Start of Block

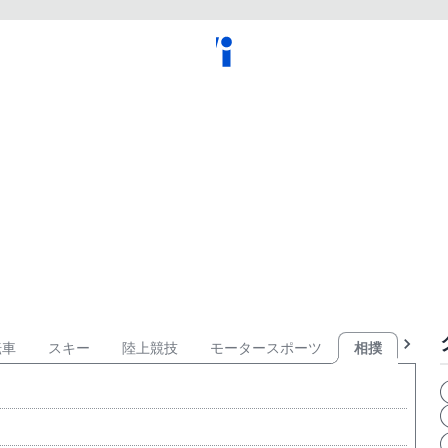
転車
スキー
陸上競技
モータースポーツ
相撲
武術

End of Block
Start of Block

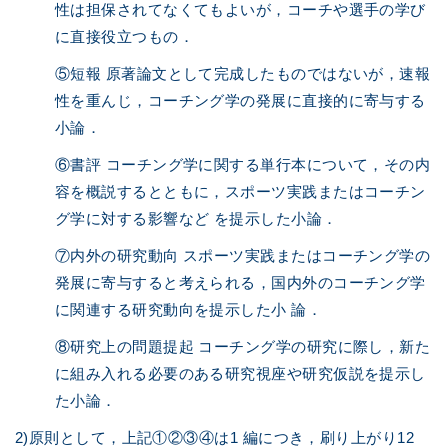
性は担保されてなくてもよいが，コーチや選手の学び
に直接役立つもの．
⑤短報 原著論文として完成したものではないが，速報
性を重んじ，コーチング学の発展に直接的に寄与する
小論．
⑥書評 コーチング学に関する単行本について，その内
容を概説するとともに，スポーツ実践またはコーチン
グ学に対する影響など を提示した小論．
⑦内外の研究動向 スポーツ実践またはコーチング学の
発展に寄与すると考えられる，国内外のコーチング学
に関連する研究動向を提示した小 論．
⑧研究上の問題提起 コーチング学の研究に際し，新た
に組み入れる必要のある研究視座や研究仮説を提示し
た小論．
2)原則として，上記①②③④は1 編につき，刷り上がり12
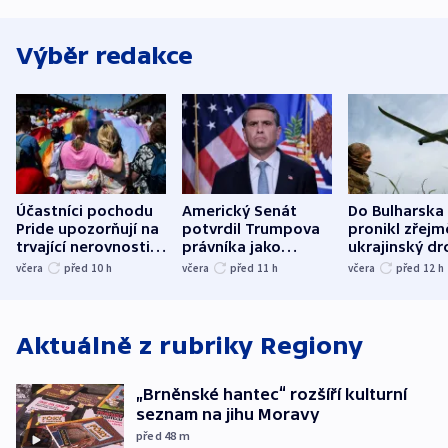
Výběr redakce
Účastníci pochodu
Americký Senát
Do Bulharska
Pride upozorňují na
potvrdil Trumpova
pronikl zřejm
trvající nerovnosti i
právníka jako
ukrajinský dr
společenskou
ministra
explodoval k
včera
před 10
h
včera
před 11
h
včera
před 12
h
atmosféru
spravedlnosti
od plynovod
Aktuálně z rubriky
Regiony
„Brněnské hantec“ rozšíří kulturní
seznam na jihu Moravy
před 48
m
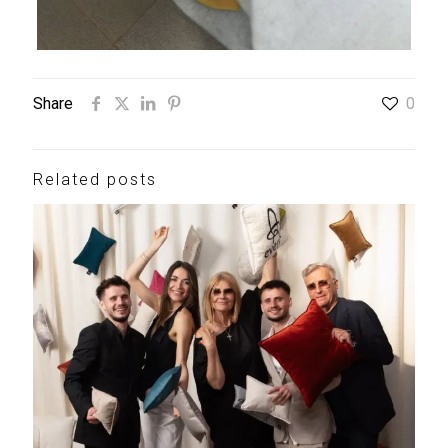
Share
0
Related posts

End of Block
Start of Block

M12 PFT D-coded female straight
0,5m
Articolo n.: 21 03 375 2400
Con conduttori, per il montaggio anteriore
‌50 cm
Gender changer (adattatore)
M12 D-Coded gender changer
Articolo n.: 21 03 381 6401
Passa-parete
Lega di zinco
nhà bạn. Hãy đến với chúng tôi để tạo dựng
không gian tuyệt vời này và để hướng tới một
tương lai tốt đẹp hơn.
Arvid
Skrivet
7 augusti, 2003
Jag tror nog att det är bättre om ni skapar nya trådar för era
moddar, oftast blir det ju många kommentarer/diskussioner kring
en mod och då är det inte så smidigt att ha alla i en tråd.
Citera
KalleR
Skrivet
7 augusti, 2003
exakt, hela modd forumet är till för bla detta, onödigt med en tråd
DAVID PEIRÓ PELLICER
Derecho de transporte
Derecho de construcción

End of Block

REQUIRED WORK: The line holding "に関連する研究動向を提示した小 論．" starts the copy and the line holding "Related posts" ends it. Repeat those two lines above and all between them exactly, leaving out pictures.

EXERCISE SOLUTION:
に関連する研究動向を提示した小 論．
⑧研究上の問題提起 コーチング学の研究に際し，新た
に組み入れる必要のある研究視座や研究仮説を提示し
た小論．
2)原則として，上記①②③④は1 編につき，刷り上がり12
Výběr redakce
Účastníci pochodu
Americký Senát
Do Bulharska
Pride upozorňují na
potvrdil Trumpova
pronikl zřejm
trvající nerovnosti i
právníka jako
ukrajinský dr
společenskou
ministra
explodoval k
včera
před 10
h
včera
před 11
h
včera
před 12
h
atmosféru
spravedlnosti
od plynovod
Aktuálně z rubriky
Regiony
„Brněnské hantec“ rozšíří kulturní
seznam na jihu Moravy
před 48
m
Share
0
Related posts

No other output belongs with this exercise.